_Your objective_:
All lines in the records that carry the string "autotaraudeuse" are to be shown.

Records excerpted from a collection:

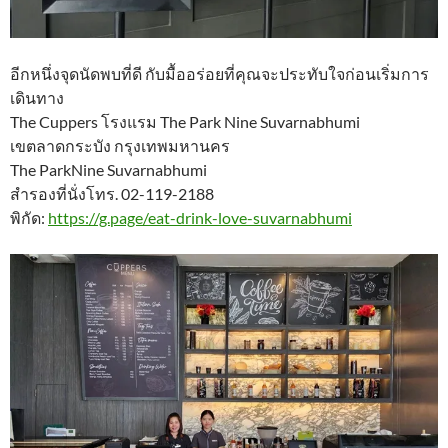
อีกหนึ่งจุดนัดพบที่ดี กับมื้ออร่อยที่คุณจะประทับใจก่อนเริ่มการ
เดินทาง
The Cuppers โรงแรม The Park Nine Suvarnabhumi
เขตลาดกระบัง กรุงเทพมหานคร
The ParkNine Suvarnabhumi
สำรองที่นั่งโทร. 02-119-2188
พิกัด:
https://g.page/eat-drink-love-suvarnabhumi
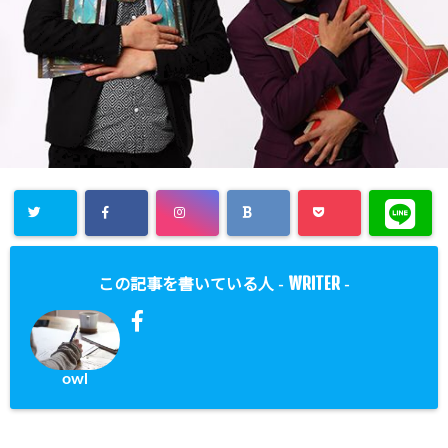
WRITER
この記事を書いている人 -
-
owl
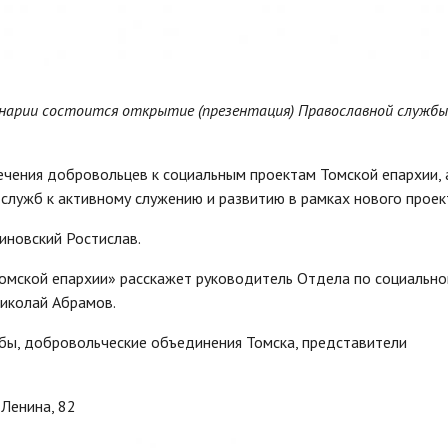
минарии состоится открытие (презентация) Православной службы
ечения добровольцев к социальным проектам Томской епархии, 
лужб к активному служению и развитию в рамках нового проек
иновский Ростислав.
омской епархии» расскажет руководитель Отдела по социальн
иколай Абрамов.
бы, добровольческие объединения Томска, представители
 Ленина, 82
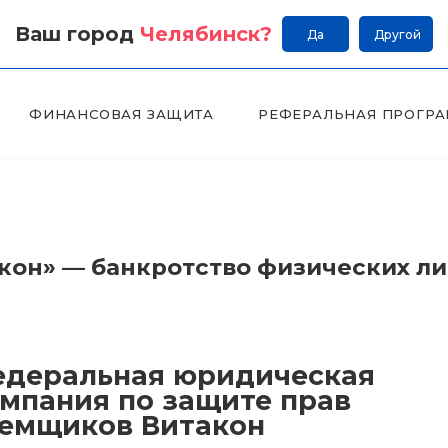
Ваш город
Челябинск
?
Да
Другой
ФИНАНСОВАЯ ЗАЩИТА
РЕФЕРАЛЬНАЯ ПРОГР
он» — банкротство физических л
деральная юридическая
мпания по защите прав
емщиков Витакон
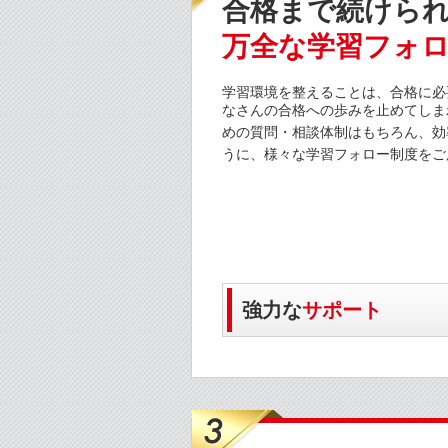
合格まで続けら
万全な学習フォ
学習環境を整えることは、合格に必
なさんの合格への歩みを止めてしま
めの質問・相談体制はもちろん、効
うに、様々な学習フォロー制度をご
強力な
サポート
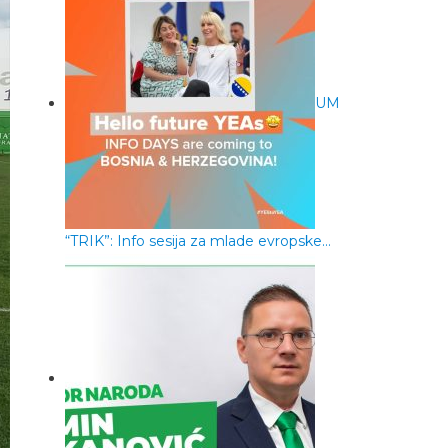
UM
“TRIK”: Info sesija za mlade evropske…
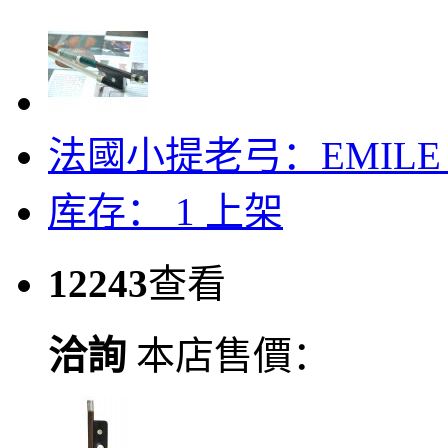
法國小提老弓：EMILE F
库存： 1
上架
12243
查看
洽詢
本店售價：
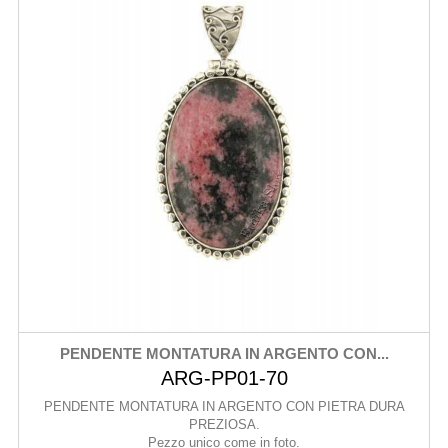
PENDENTE MONTATURA IN ARGENTO CON...
ARG-PP01-70
PENDENTE MONTATURA IN ARGENTO CON PIETRA DURA
PREZIOSA.
Pezzo unico come in foto.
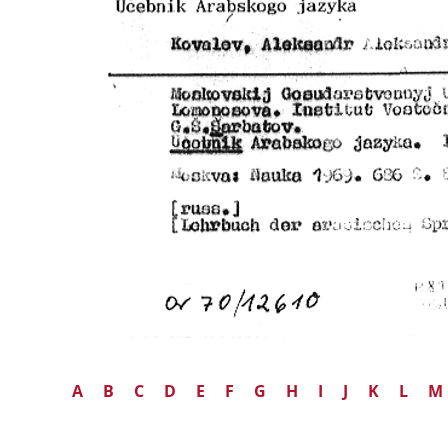
A
B
C
D
E
F
G
H
I
J
K
L
M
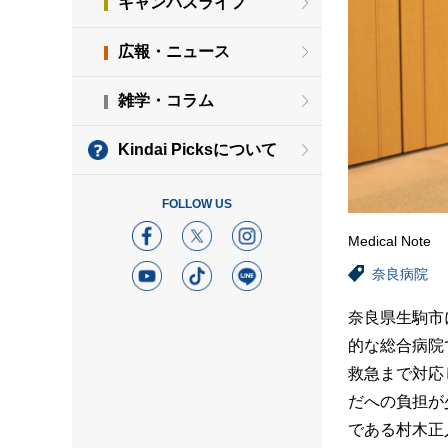
キャンパスライフ
広報・ニュース
雑学・コラム
Kindai Picksについて
FOLLOW US
Medical Note
奈良病院
奈良県生駒市
的な総合病院
救急まで対応
だへの負担が
である村木正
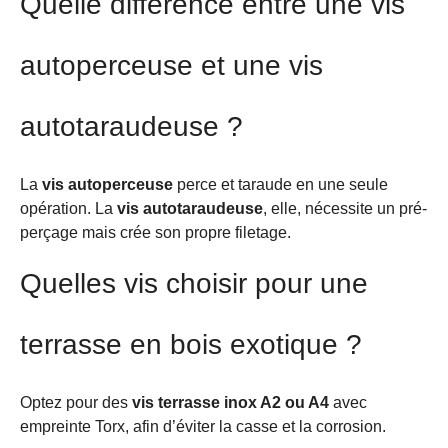
Quelle différence entre une vis
autoperceuse et une vis
autotaraudeuse ?
La
vis autoperceuse
perce et taraude en une seule
opération. La
vis autotaraudeuse
, elle, nécessite un pré-
perçage mais crée son propre filetage.
Quelles vis choisir pour une
terrasse en bois exotique ?
Optez pour des
vis terrasse inox A2 ou A4
avec
empreinte Torx, afin d’éviter la casse et la corrosion.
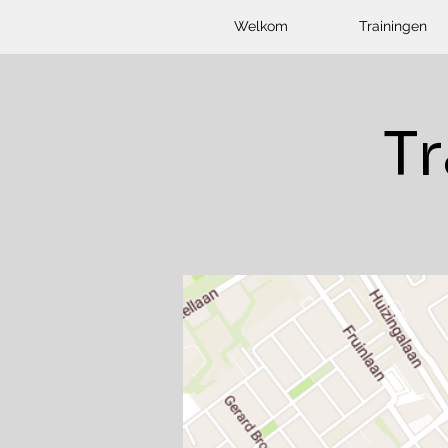
Welkom
Trainingen
T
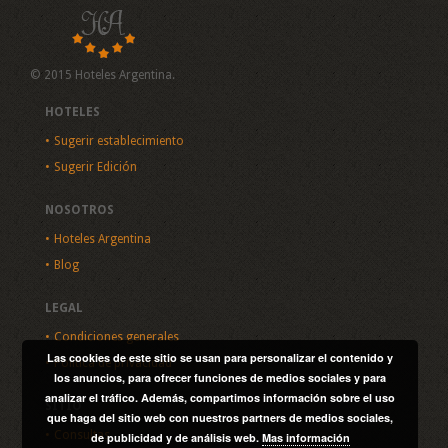
© 2015 Hoteles Argentina.
HOTELES
Sugerir establecimiento
Sugerir Edición
NOSOTROS
Hoteles Argentina
Blog
LEGAL
Condiciones generales
Las cookies de este sitio se usan para personalizar el contenido y
Política de privacidad
los anuncios, para ofrecer funciones de medios sociales y para
analizar el tráfico. Además, compartimos información sobre el uso
SITIO
que haga del sitio web con nuestros partners de medios sociales,
Consultas
de publicidad y de análisis web.
Mas información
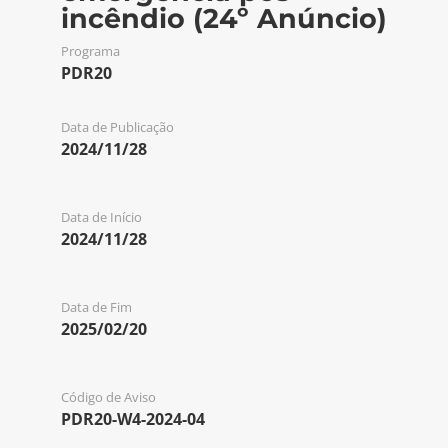
incêndio (24º Anúncio)
Programa
PDR20
Data de Publicação
2024/11/28
Data de Início
2024/11/28
Data de Fim
2025/02/20
Código de Aviso
PDR20-W4-2024-04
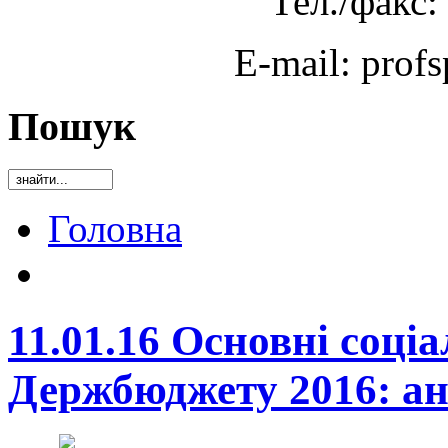
Тел./факс:
E-mail: prof
Пошук
Головна
11.01.16 Основні соці
Держбюджету 2016: а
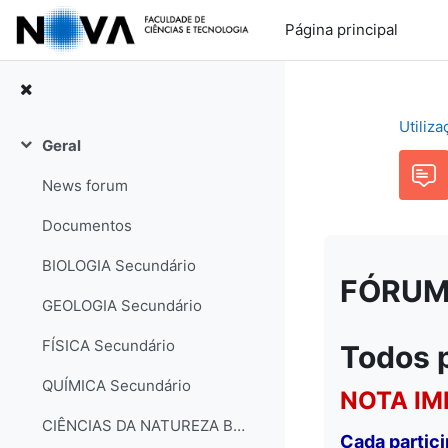
Ir para o conteúdo principal
Página principal
Utiliz
Geral
Contrair
News forum
Documentos
BIOLOGIA Secundário
FÓRUM: 
GEOLOGIA Secundário
FÍSICA Secundário
Todos 
QUÍMICA Secundário
NOTA IM
CIÊNCIAS DA NATUREZA Básico
Cada partic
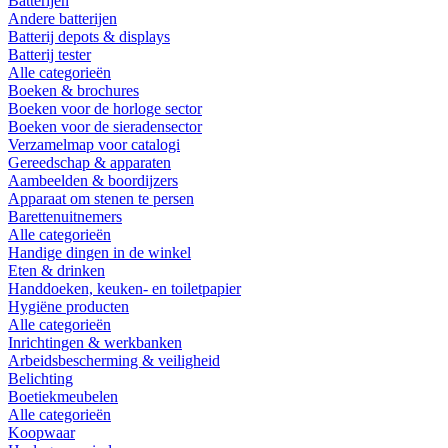
Batterijen
Andere batterijen
Batterij depots & displays
Batterij tester
Alle categorieën
Boeken & brochures
Boeken voor de horloge sector
Boeken voor de sieradensector
Verzamelmap voor catalogi
Gereedschap & apparaten
Aambeelden & boordijzers
Apparaat om stenen te persen
Barettenuitnemers
Alle categorieën
Handige dingen in de winkel
Eten & drinken
Handdoeken, keuken- en toiletpapier
Hygiëne producten
Alle categorieën
Inrichtingen & werkbanken
Arbeidsbescherming & veiligheid
Belichting
Boetiekmeubelen
Alle categorieën
Koopwaar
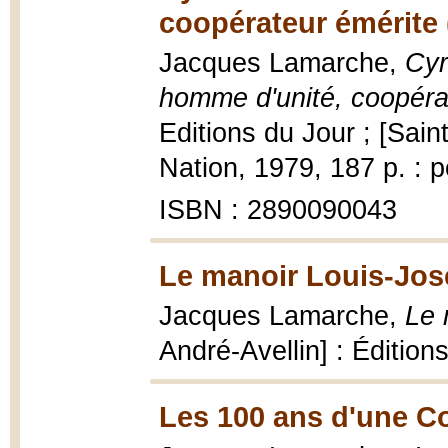
coopérateur émérite 
Jacques Lamarche,
Cyr
homme d'unité, coopéra
Editions du Jour ; [Saint
Nation, 1979, 187 p. : p
ISBN : 2890090043
Le manoir Louis-Jos
Jacques Lamarche,
Le 
André-Avellin] : Édition
Les 100 ans d'une C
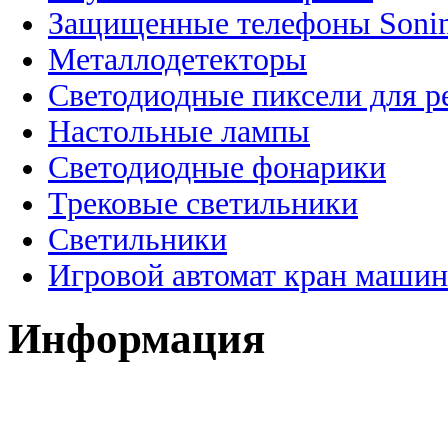
Защищенные телефоны Soni
Металлодетекторы
Светодиодные пиксели для 
Настольные лампы
Светодиодные фонарики
Трековые светильники
Светильники
Игровой автомат кран машин
Информация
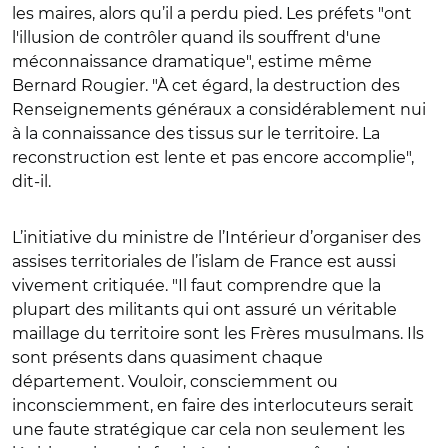
les maires, alors qu’il a perdu pied. Les préfets "ont
l'illusion de contrôler quand ils souffrent d'une
méconnaissance dramatique", estime même
Bernard Rougier. "À cet égard, la destruction des
Renseignements généraux a considérablement nui
à la connaissance des tissus sur le territoire. La
reconstruction est lente et pas encore accomplie",
dit-il.
L’initiative du ministre de l’Intérieur d’organiser des
assises territoriales de l’islam de France est aussi
vivement critiquée. "Il faut comprendre que la
plupart des militants qui ont assuré un véritable
maillage du territoire sont les Frères musulmans. Ils
sont présents dans quasiment chaque
département. Vouloir, consciemment ou
inconsciemment, en faire des interlocuteurs serait
une faute stratégique car cela non seulement les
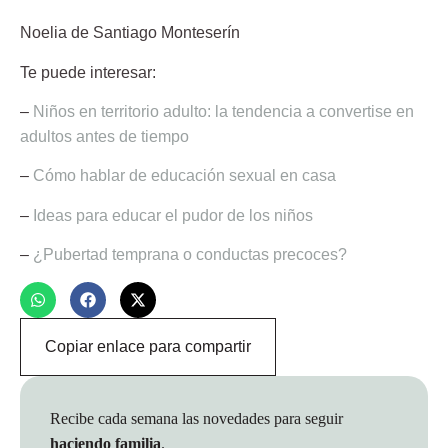
Noelia de Santiago Monteserín
Te puede interesar:
–
Niños en territorio adulto: la tendencia a convertise en
adultos antes de tiempo
–
Cómo hablar de educación sexual en casa
–
Ideas para educar el pudor de los niños
–
¿Pubertad temprana o conductas precoces?
Copiar enlace para compartir
Recibe cada semana las novedades para seguir
haciendo familia
.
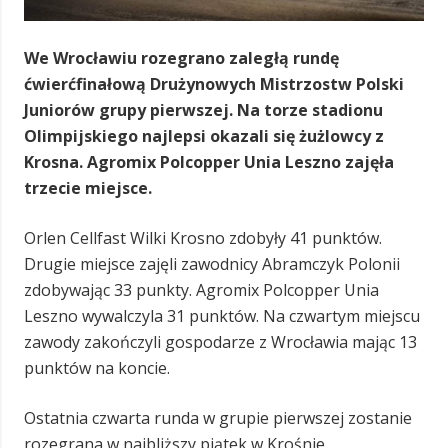
We Wrocławiu rozegrano zaległą rundę
ćwierćfinałową Drużynowych Mistrzostw Polski
Juniorów grupy pierwszej. Na torze stadionu
Olimpijskiego najlepsi okazali się żużlowcy z
Krosna. Agromix Polcopper Unia Leszno zajęła
trzecie miejsce.
Orlen Cellfast Wilki Krosno zdobyły 41 punktów.
Drugie miejsce zajęli zawodnicy Abramczyk Polonii
zdobywając 33 punkty. Agromix Polcopper Unia
Leszno wywalczyla 31 punktów. Na czwartym miejscu
zawody zakończyli gospodarze z Wrocławia mając 13
punktów na koncie.
Ostatnia czwarta runda w grupie pierwszej zostanie
rozegrana w najbliższy piątek w Krośnie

_Answer to the exercise_:
autotaraudeuse ?
vis autotaraudeuse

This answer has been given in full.